• **WHAT TO PRODUCE**: Without the images, write out the whole listing exactly.
────────
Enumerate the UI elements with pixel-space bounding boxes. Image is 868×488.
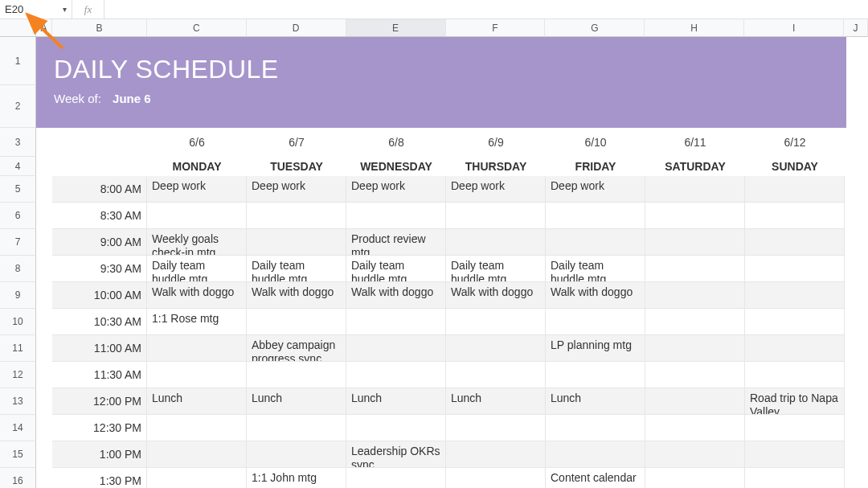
schedule-cell[interactable]: [247, 415, 346, 441]
time-cell[interactable]: 11:00 AM: [52, 335, 147, 362]
schedule-cell[interactable]: [745, 176, 845, 203]
schedule-cell[interactable]: Walk with doggo: [546, 282, 645, 309]
schedule-cell[interactable]: Deep work: [247, 176, 346, 203]
schedule-cell[interactable]: [745, 441, 845, 468]
schedule-cell[interactable]: Walk with doggo: [247, 282, 346, 309]
time-cell[interactable]: 8:00 AM: [52, 176, 147, 203]
date-cell[interactable]: 6/8: [346, 128, 446, 157]
column-header-H[interactable]: H: [645, 19, 744, 37]
day-cell[interactable]: SATURDAY: [645, 157, 745, 176]
schedule-cell[interactable]: Lunch: [446, 388, 546, 415]
schedule-cell[interactable]: [147, 441, 247, 468]
schedule-cell[interactable]: [247, 203, 346, 229]
schedule-cell[interactable]: [745, 415, 845, 441]
schedule-cell[interactable]: [645, 415, 745, 441]
column-header-D[interactable]: D: [247, 19, 346, 37]
schedule-cell[interactable]: Abbey campaign progress sync mtg: [247, 335, 346, 362]
schedule-cell[interactable]: [645, 468, 745, 488]
date-cell[interactable]: 6/9: [446, 128, 546, 157]
date-cell[interactable]: 6/6: [147, 128, 247, 157]
row-header-8[interactable]: 8: [0, 256, 36, 282]
schedule-cell[interactable]: [745, 362, 845, 388]
schedule-cell[interactable]: [147, 362, 247, 388]
column-header-E[interactable]: E: [346, 19, 446, 37]
schedule-cell[interactable]: [346, 309, 446, 335]
schedule-cell[interactable]: Lunch: [147, 388, 247, 415]
time-cell[interactable]: 10:30 AM: [52, 309, 147, 335]
schedule-cell[interactable]: [446, 468, 546, 488]
schedule-cell[interactable]: [147, 335, 247, 362]
schedule-cell[interactable]: Deep work: [446, 176, 546, 203]
schedule-cell[interactable]: [645, 388, 745, 415]
schedule-cell[interactable]: [346, 362, 446, 388]
schedule-cell[interactable]: [546, 309, 645, 335]
schedule-cell[interactable]: LP planning mtg: [546, 335, 645, 362]
schedule-cell[interactable]: Walk with doggo: [147, 282, 247, 309]
schedule-cell[interactable]: [745, 229, 845, 256]
time-cell[interactable]: 9:00 AM: [52, 229, 147, 256]
schedule-cell[interactable]: [745, 309, 845, 335]
schedule-cell[interactable]: [446, 335, 546, 362]
day-cell[interactable]: THURSDAY: [446, 157, 546, 176]
schedule-cell[interactable]: [745, 203, 845, 229]
schedule-cell[interactable]: Weekly goals check-in mtg: [147, 229, 247, 256]
schedule-cell[interactable]: [645, 335, 745, 362]
schedule-cell[interactable]: Daily team huddle mtg: [346, 256, 446, 282]
schedule-cell[interactable]: [346, 415, 446, 441]
schedule-cell[interactable]: [645, 229, 745, 256]
day-cell[interactable]: TUESDAY: [247, 157, 346, 176]
time-cell[interactable]: 12:30 PM: [52, 415, 147, 441]
schedule-cell[interactable]: Product review mtg: [346, 229, 446, 256]
time-cell[interactable]: 8:30 AM: [52, 203, 147, 229]
schedule-cell[interactable]: [446, 362, 546, 388]
name-box[interactable]: E20 ▾: [0, 0, 72, 18]
row-header-11[interactable]: 11: [0, 335, 36, 362]
schedule-cell[interactable]: [546, 229, 645, 256]
schedule-cell[interactable]: 1:1 John mtg: [247, 468, 346, 488]
schedule-cell[interactable]: [247, 229, 346, 256]
schedule-cell[interactable]: [247, 309, 346, 335]
schedule-cell[interactable]: [645, 203, 745, 229]
row-header-12[interactable]: 12: [0, 362, 36, 388]
schedule-cell[interactable]: Lunch: [546, 388, 645, 415]
time-cell[interactable]: 10:00 AM: [52, 282, 147, 309]
row-header-1[interactable]: 1: [0, 37, 36, 85]
time-cell[interactable]: 9:30 AM: [52, 256, 147, 282]
row-header-9[interactable]: 9: [0, 282, 36, 309]
schedule-cell[interactable]: Daily team huddle mtg: [247, 256, 346, 282]
row-header-14[interactable]: 14: [0, 415, 36, 441]
day-cell[interactable]: SUNDAY: [745, 157, 845, 176]
schedule-cell[interactable]: [645, 256, 745, 282]
schedule-cell[interactable]: [346, 203, 446, 229]
schedule-cell[interactable]: [147, 468, 247, 488]
column-header-C[interactable]: C: [147, 19, 247, 37]
schedule-cell[interactable]: Walk with doggo: [346, 282, 446, 309]
row-header-6[interactable]: 6: [0, 203, 36, 229]
row-header-5[interactable]: 5: [0, 176, 36, 203]
column-header-I[interactable]: I: [744, 19, 844, 37]
day-cell[interactable]: MONDAY: [147, 157, 247, 176]
date-cell[interactable]: 6/11: [645, 128, 745, 157]
row-header-13[interactable]: 13: [0, 388, 36, 415]
date-cell[interactable]: 6/7: [247, 128, 346, 157]
schedule-cell[interactable]: [546, 362, 645, 388]
schedule-cell[interactable]: [346, 335, 446, 362]
schedule-cell[interactable]: [147, 415, 247, 441]
row-header-16[interactable]: 16: [0, 468, 36, 488]
schedule-cell[interactable]: [745, 282, 845, 309]
schedule-cell[interactable]: Content calendar: [546, 468, 645, 488]
schedule-cell[interactable]: [645, 282, 745, 309]
schedule-cell[interactable]: [546, 203, 645, 229]
date-cell[interactable]: 6/12: [745, 128, 845, 157]
schedule-cell[interactable]: Daily team huddle mtg: [147, 256, 247, 282]
day-cell[interactable]: FRIDAY: [546, 157, 645, 176]
formula-input[interactable]: [104, 0, 868, 18]
schedule-cell[interactable]: [446, 229, 546, 256]
schedule-cell[interactable]: Lunch: [247, 388, 346, 415]
schedule-cell[interactable]: [346, 468, 446, 488]
row-header-2[interactable]: 2: [0, 85, 36, 128]
schedule-cell[interactable]: Daily team huddle mtg: [446, 256, 546, 282]
date-cell[interactable]: 6/10: [546, 128, 645, 157]
schedule-cell[interactable]: [745, 468, 845, 488]
schedule-cell[interactable]: [645, 362, 745, 388]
────────
• **YOUR SOLUTION**:
Enumerate the UI elements with pixel-space bounding boxes. Image is 868×488.
schedule-cell[interactable]: [247, 415, 346, 441]
time-cell[interactable]: 11:00 AM: [52, 335, 147, 362]
schedule-cell[interactable]: [745, 176, 845, 203]
schedule-cell[interactable]: Walk with doggo: [546, 282, 645, 309]
schedule-cell[interactable]: Deep work: [247, 176, 346, 203]
schedule-cell[interactable]: [745, 441, 845, 468]
schedule-cell[interactable]: Walk with doggo: [247, 282, 346, 309]
time-cell[interactable]: 8:00 AM: [52, 176, 147, 203]
date-cell[interactable]: 6/8: [346, 128, 446, 157]
column-header-H[interactable]: H: [645, 19, 744, 37]
day-cell[interactable]: SATURDAY: [645, 157, 745, 176]
schedule-cell[interactable]: Lunch: [446, 388, 546, 415]
schedule-cell[interactable]: [147, 441, 247, 468]
schedule-cell[interactable]: [247, 203, 346, 229]
schedule-cell[interactable]: [745, 415, 845, 441]
schedule-cell[interactable]: [645, 415, 745, 441]
column-header-D[interactable]: D: [247, 19, 346, 37]
schedule-cell[interactable]: Abbey campaign progress sync mtg: [247, 335, 346, 362]
schedule-cell[interactable]: [645, 468, 745, 488]
date-cell[interactable]: 6/9: [446, 128, 546, 157]
date-cell[interactable]: 6/6: [147, 128, 247, 157]
row-header-8[interactable]: 8: [0, 256, 36, 282]
schedule-cell[interactable]: [745, 362, 845, 388]
schedule-cell[interactable]: [147, 362, 247, 388]
column-header-E[interactable]: E: [346, 19, 446, 37]
schedule-cell[interactable]: [346, 309, 446, 335]
schedule-cell[interactable]: Lunch: [147, 388, 247, 415]
time-cell[interactable]: 10:30 AM: [52, 309, 147, 335]
schedule-cell[interactable]: [446, 468, 546, 488]
schedule-cell[interactable]: [147, 335, 247, 362]
schedule-cell[interactable]: Deep work: [446, 176, 546, 203]
schedule-cell[interactable]: [645, 388, 745, 415]
schedule-cell[interactable]: [346, 362, 446, 388]
schedule-cell[interactable]: [546, 309, 645, 335]
schedule-cell[interactable]: LP planning mtg: [546, 335, 645, 362]
schedule-cell[interactable]: Walk with doggo: [147, 282, 247, 309]
schedule-cell[interactable]: [745, 229, 845, 256]
time-cell[interactable]: 9:00 AM: [52, 229, 147, 256]
schedule-cell[interactable]: [745, 309, 845, 335]
schedule-cell[interactable]: [446, 335, 546, 362]
day-cell[interactable]: THURSDAY: [446, 157, 546, 176]
schedule-cell[interactable]: [745, 203, 845, 229]
schedule-cell[interactable]: Weekly goals check-in mtg: [147, 229, 247, 256]
schedule-cell[interactable]: [645, 335, 745, 362]
schedule-cell[interactable]: Daily team huddle mtg: [346, 256, 446, 282]
schedule-cell[interactable]: [346, 415, 446, 441]
schedule-cell[interactable]: [645, 229, 745, 256]
day-cell[interactable]: TUESDAY: [247, 157, 346, 176]
time-cell[interactable]: 12:30 PM: [52, 415, 147, 441]
schedule-cell[interactable]: Product review mtg: [346, 229, 446, 256]
time-cell[interactable]: 8:30 AM: [52, 203, 147, 229]
schedule-cell[interactable]: [446, 362, 546, 388]
name-box[interactable]: E20 ▾: [0, 0, 72, 18]
row-header-11[interactable]: 11: [0, 335, 36, 362]
schedule-cell[interactable]: [546, 229, 645, 256]
schedule-cell[interactable]: 1:1 John mtg: [247, 468, 346, 488]
schedule-cell[interactable]: [247, 229, 346, 256]
schedule-cell[interactable]: [247, 309, 346, 335]
schedule-cell[interactable]: [645, 203, 745, 229]
row-header-12[interactable]: 12: [0, 362, 36, 388]
schedule-cell[interactable]: Lunch: [546, 388, 645, 415]
time-cell[interactable]: 10:00 AM: [52, 282, 147, 309]
row-header-1[interactable]: 1: [0, 37, 36, 85]
time-cell[interactable]: 9:30 AM: [52, 256, 147, 282]
row-header-9[interactable]: 9: [0, 282, 36, 309]
schedule-cell[interactable]: Daily team huddle mtg: [247, 256, 346, 282]
row-header-14[interactable]: 14: [0, 415, 36, 441]
day-cell[interactable]: SUNDAY: [745, 157, 845, 176]
schedule-cell[interactable]: [645, 256, 745, 282]
schedule-cell[interactable]: [346, 203, 446, 229]
schedule-cell[interactable]: [147, 468, 247, 488]
column-header-C[interactable]: C: [147, 19, 247, 37]
schedule-cell[interactable]: Walk with doggo: [346, 282, 446, 309]
row-header-6[interactable]: 6: [0, 203, 36, 229]
row-header-5[interactable]: 5: [0, 176, 36, 203]
column-header-I[interactable]: I: [744, 19, 844, 37]
day-cell[interactable]: MONDAY: [147, 157, 247, 176]
date-cell[interactable]: 6/11: [645, 128, 745, 157]
row-header-13[interactable]: 13: [0, 388, 36, 415]
date-cell[interactable]: 6/7: [247, 128, 346, 157]
schedule-cell[interactable]: [546, 362, 645, 388]
schedule-cell[interactable]: [346, 335, 446, 362]
schedule-cell[interactable]: [147, 415, 247, 441]
row-header-16[interactable]: 16: [0, 468, 36, 488]
schedule-cell[interactable]: [745, 282, 845, 309]
schedule-cell[interactable]: Content calendar: [546, 468, 645, 488]
schedule-cell[interactable]: [645, 282, 745, 309]
schedule-cell[interactable]: [546, 203, 645, 229]
date-cell[interactable]: 6/12: [745, 128, 845, 157]
schedule-cell[interactable]: Daily team huddle mtg: [147, 256, 247, 282]
day-cell[interactable]: FRIDAY: [546, 157, 645, 176]
formula-input[interactable]: [104, 0, 868, 18]
schedule-cell[interactable]: [446, 229, 546, 256]
schedule-cell[interactable]: Lunch: [247, 388, 346, 415]
schedule-cell[interactable]: [346, 468, 446, 488]
row-header-2[interactable]: 2: [0, 85, 36, 128]
schedule-cell[interactable]: Daily team huddle mtg: [446, 256, 546, 282]
date-cell[interactable]: 6/10: [546, 128, 645, 157]
schedule-cell[interactable]: [745, 468, 845, 488]
schedule-cell[interactable]: [645, 362, 745, 388]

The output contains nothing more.